Volunteer search parties looked for days, but turned up nothing. About ten months later, on November 19, 1974 another man went missing, a construction worker named Geirfinnur Einarsson (no relation). Geirfinnur was last seen at his house by his wife, making a suspicious phone call, before leaving to go into town, where he stopped outside a cafe, leaving his keys in the ignition, only to never return.
The second search party found no trace of Geirfinnur, making it two disappearances in less than a year with no leads. This led police to up their efforts, trying to find out who called Geirfinnur, to no avail, giving them the assumption the man was from out of town.
After a year, the police still had no suspects, no evidence, and no bodies, but gossip was beginning to swirl around the case, putting pressure on the authorities. This ended with the arrest of Saevar Ciesielski and his girlfriend Erla Bolladottir, two small time criminals and embezzlers. Erla and Saevar had moved to Copenhagen shortly after Geirfinnur’s disappearance, before heading back to Reykjavik the next year, when Erla got pregnant.
To support his growing family, Saevar decided to try and smuggle weed into Iceland, which caused Erla to leave him. Once back in Iceland, the authorities apprehended them for embezzlement, with Erla claiming she was innocent of all charges. After seven days of solitary confinement and interrogation, however, she confessed.
Right before she was allowed to leave, police showed Erla a picture of Gudmundur Einarsson, who she recognized from around town, telling the authorities that she remembered a few things from the night he disappeared.
Desperate for any progress on the case, police asked her if she was with Saevar that night, before placing her back in solitary confinement. After more days of solitary confinement, as well as threats of permanent detainment, Erla was doubting her memories, and ended up confessing to seeing Saevar and three of his friends carry the body of Gudmundur out of her apartment.
The next day, Saevar, who had been in solitary confinement since his arrest, was questioned as well, for sixteen hours over two days. After this time, he also signed the confession, implicating him in Gudmundur’s disappearance.

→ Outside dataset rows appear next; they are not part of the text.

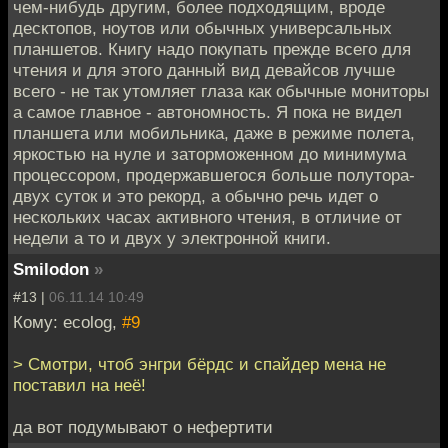
чем-нибудь другим, более подходящим, вроде
десктопов, ноутов или обычных универсальных
планшетов. Книгу надо покупать прежде всего для
чтения и для этого данный вид девайсов лучше
всего - не так утомляет глаза как обычные мониторы
а самое главное - автономность. Я пока не видел
планшета или мобильника, даже в режиме полета,
яркостью на нуле и заторможенном до минимума
процессором, продержавшегося больше полутора-
двух суток и это рекорд, а обычно речь идет о
нескольких часах активного чтения, в отличие от
недели а то и двух у электронной книги.
Smilodon
»
#13 |
06.11.14 10:49
Кому: ecolog,
#9
> Смотри, чтоб энгри бёрдс и спайдер мена не
поставил на неё!
да вот подумывают о нефертити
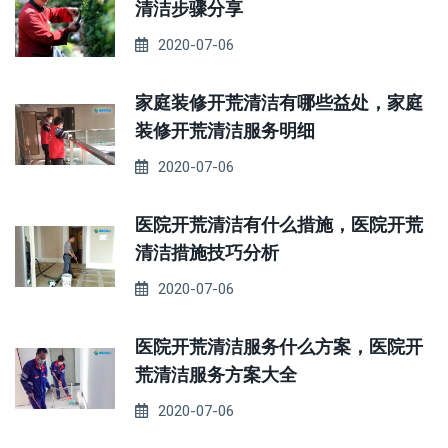
清洁步骤分享
2020-07-06
家庭装修开荒清洁有哪些益处，家庭
装修开荒清洁服务明细
2020-07-06
医院开荒清洁有什么措施，医院开荒
清洁措施技巧分析
2020-07-06
医院开荒清洁服务什么方案，医院开
荒清洁服务方案大全
2020-07-06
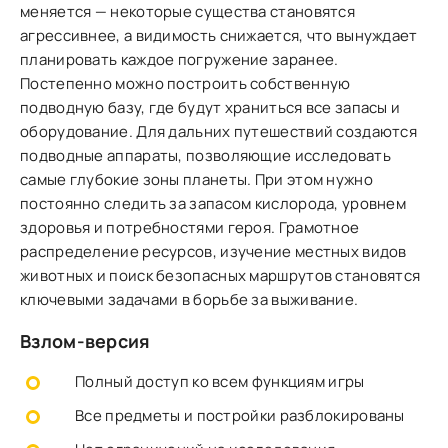
меняется — некоторые существа становятся
агрессивнее, а видимость снижается, что вынуждает
планировать каждое погружение заранее.
Постепенно можно построить собственную
подводную базу, где будут храниться все запасы и
оборудование. Для дальних путешествий создаются
подводные аппараты, позволяющие исследовать
самые глубокие зоны планеты. При этом нужно
постоянно следить за запасом кислорода, уровнем
здоровья и потребностями героя. Грамотное
распределение ресурсов, изучение местных видов
животных и поиск безопасных маршрутов становятся
ключевыми задачами в борьбе за выживание.
Взлом-версия
Полный доступ ко всем функциям игры
Все предметы и постройки разблокированы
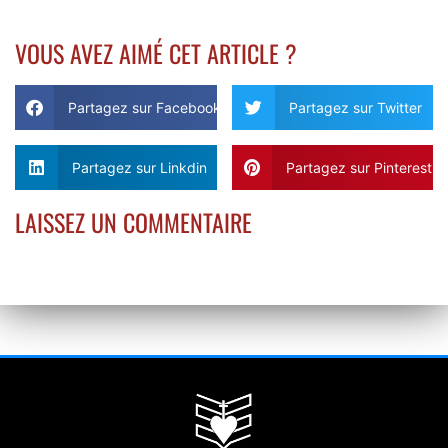
VOUS AVEZ AIMÉ CET ARTICLE ?
Partagez sur Facebook
Partagez sur Twitter
Partagez sur Linkdin
Partagez sur Pinterest
LAISSEZ UN COMMENTAIRE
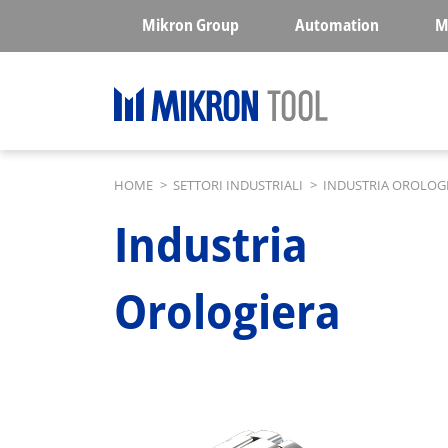
Skip to main content
Mikron Group
Automation
M
Breadcrumb
HOME
>
SETTORI INDUSTRIALI
>
INDUSTRIA OROLOG
Industria
Orologiera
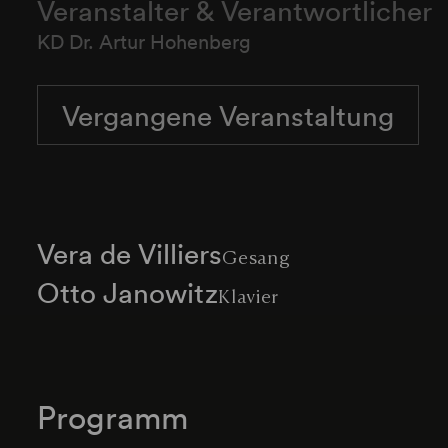
Veranstalter & Verantwortlicher
KD Dr. Artur Hohenberg
Vergangene Veranstaltung
Vera de Villiers
Gesang
Otto Janowitz
Klavier
Programm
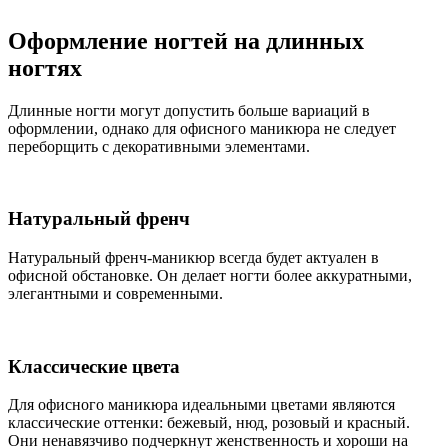
Оформление ногтей на длинных
ногтях
Длинные ногти могут допустить больше вариаций в
оформлении, однако для офисного маникюра не следует
переборщить с декоративными элементами.
Натуральный френч
Натуральный френч-маникюр всегда будет актуален в
офисной обстановке. Он делает ногти более аккуратными,
элегантными и современными.
Классические цвета
Для офисного маникюра идеальными цветами являются
классические оттенки: бежевый, нюд, розовый и красный.
Они ненавязчиво подчеркнут женственность и хороши на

Kristjan Vidar Vidarsson, Tryggvi Runar Leifsson, as well as Albert Klahn Skaftason, three of the men Erla and Saevar mentioned, were then brought in, and kept in solitary for days before confessing as well.
With one disappearance solved, police turned to the same suspects for the other, throwing them all in solitary confinement until three of them confessed. Unfortunately for the police, the stories of the three people kept changing, with the murder’s location changing multiple times, from on a boat to taking place on land.

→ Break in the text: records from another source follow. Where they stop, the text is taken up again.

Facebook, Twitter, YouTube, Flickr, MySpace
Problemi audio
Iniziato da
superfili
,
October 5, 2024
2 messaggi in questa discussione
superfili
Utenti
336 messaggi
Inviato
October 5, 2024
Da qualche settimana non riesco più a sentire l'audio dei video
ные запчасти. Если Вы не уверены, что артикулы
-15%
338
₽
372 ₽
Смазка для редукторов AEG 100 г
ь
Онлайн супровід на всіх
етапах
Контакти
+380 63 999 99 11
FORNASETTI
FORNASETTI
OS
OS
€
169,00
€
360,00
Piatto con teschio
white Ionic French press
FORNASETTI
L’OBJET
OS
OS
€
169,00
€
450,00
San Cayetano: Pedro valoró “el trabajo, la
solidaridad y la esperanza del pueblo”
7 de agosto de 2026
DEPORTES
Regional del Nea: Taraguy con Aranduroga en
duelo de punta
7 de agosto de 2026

In one of the versions of these confessions, Vidarsson mentioned a “foriegn-looking man”, who was eventually suspected to be Gudjon Skarphedinsson, an old teacher of Saevar’s. When Gudjon was first arrested, he claimed he had no memory of that night, but after being kept in solitary confinement for seventeen days, Gudjon said otherwise, confessing to the murder of Geirfinnur.

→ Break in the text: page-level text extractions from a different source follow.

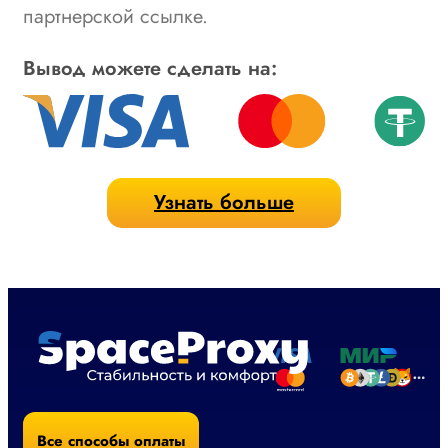
партнерской ссылке.
Вывод можете сделать на:
Узнать больше
Все способы оплаты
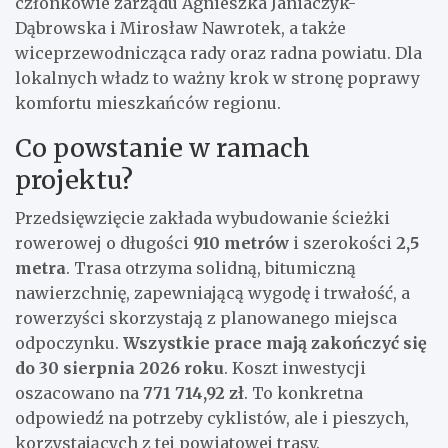
członkowie zarządu Agnieszka Janiaczyk-
Dąbrowska i Mirosław Nawrotek, a także
wiceprzewodnicząca rady oraz radna powiatu. Dla
lokalnych władz to ważny krok w stronę poprawy
komfortu mieszkańców regionu.
Co powstanie w ramach
projektu?
Przedsięwzięcie zakłada wybudowanie ścieżki
rowerowej o długości
910 metrów
i szerokości
2,5
metra
. Trasa otrzyma solidną, bitumiczną
nawierzchnię, zapewniającą wygodę i trwałość, a
rowerzyści skorzystają z planowanego miejsca
odpoczynku.
Wszystkie prace mają zakończyć się
do 30 sierpnia 2026 roku
. Koszt inwestycji
oszacowano na
771 714,92 zł
. To konkretna
odpowiedź na potrzeby cyklistów, ale i pieszych,
korzystających z tej powiatowej trasy.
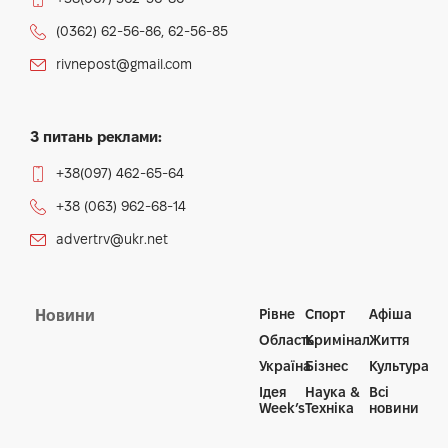
(0362) 62-56-86, 62-56-85
rivnepost@gmail.com
З питань реклами:
+38(097) 462-65-64
+38 (063) 962-68-14
advertrv@ukr.net
Рівне
Спорт
Афіша
Новини
Область
Кримінал
Життя
Україна
Бізнес
Культура
Ідея
Наука &
Всі
Week’s
Техніка
новини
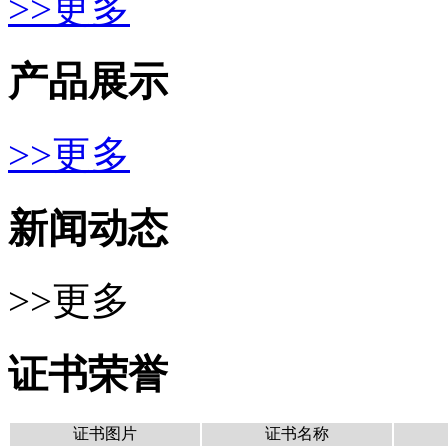
>>更多
产品展示
>>更多
新闻动态
>>更多
证书荣誉
证书图片
证书名称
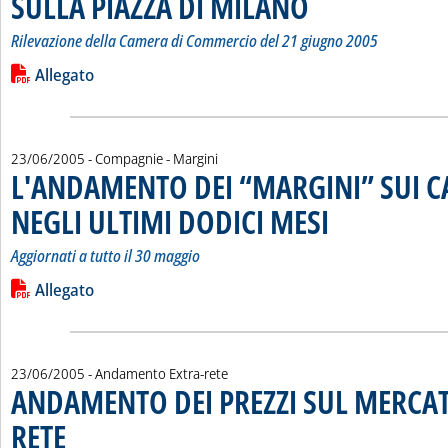
SULLA PIAZZA DI MILANO
Rilevazione della Camera di Commercio del 21 giugno 2005
Leggi tutta la notizia: 'LISTINO DEI PREZZI DEI PRODOTTI 
Lista allegati PDF alla notizia
Allegato
23/06/2005
- Compagnie - Margini
L'ANDAMENTO DEI “MARGINI” SUI 
NEGLI ULTIMI DODICI MESI
. Sottotitolo: Aggiornati a
. Pubblicata giovedì 23 g
Aggiornati a tutto il 30 maggio
Leggi tutta la notizia: 'L'ANDAMENTO DEI “MARGINI” SUI 
Lista allegati PDF alla notizia
Allegato
23/06/2005
- Andamento Extra-rete
ANDAMENTO DEI PREZZI SUL MERCAT
RETE
. Pubblicata giovedì 23 giugno 2005 alle 15.15.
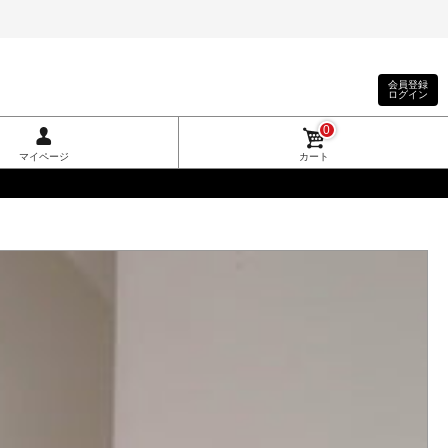
会員登録
ログイン
0
マイページ
カート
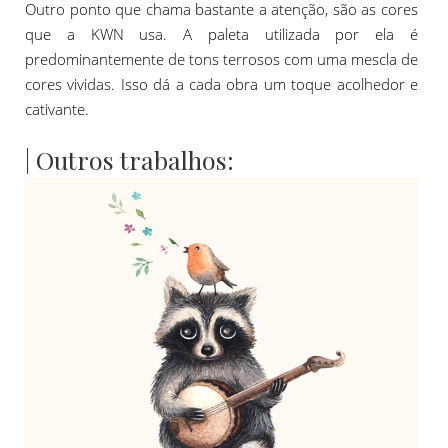
Outro ponto que chama bastante a atenção, são as cores
que a KWN usa. A paleta utilizada por ela é
predominantemente de tons terrosos com uma mescla de
cores vividas. Isso dá a cada obra um toque acolhedor e
cativante.
| Outros trabalhos:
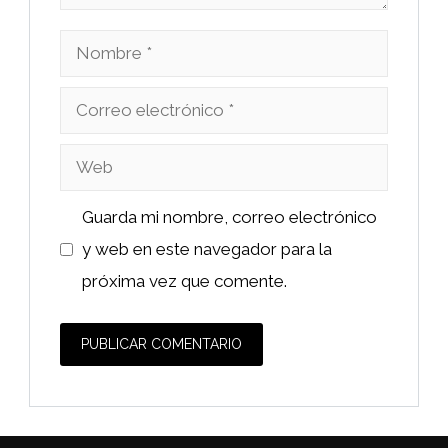
Nombre
Correo
electrónico
Web
Guarda mi nombre, correo electrónico
y web en este navegador para la
próxima vez que comente.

This led to six confessions in the case of the murders, without any bodies or evidence that the two men had even been killed. Regardless, a court found all six of them guilty, sentencing them to prison for various amounts of time. All of the suspects had been detained in solitary confinement, for almost three months to over two years.
An expert on the case, as well as false confessions, at one point said “These individuals had absolutely no knowledge of what happenned. They were just trying to appease the police, they were trying to be cooperative because they knew if they were not cooperative they would be given solitary confinement.”
Reykjavik Confessions Theories
- The Police actually solved the case, and Gudmundur and Geirfinnur were murdered by the six suspects. The only evidence for this case, is Erla’s missing bedsheet, which she said had disappeared the day after Gudmunder disappeared, and the police suspected had been used to carry his body. However, no bodies turned up in either case.
- Niether Gudmundur or Gierfinnur Einarsson were actually murdered. Iceland was a country with a large ratio of empty space to people, and it was very common for people to go missing there, with it happening very often, and the missing people rarely ever found.
- Both men were murdered, but by someone else. In recent years, new evidence has led to the case being reopened, with a few new witnesses willing to say they saw a man being dragged into a boat the day Geirfinnur went missing.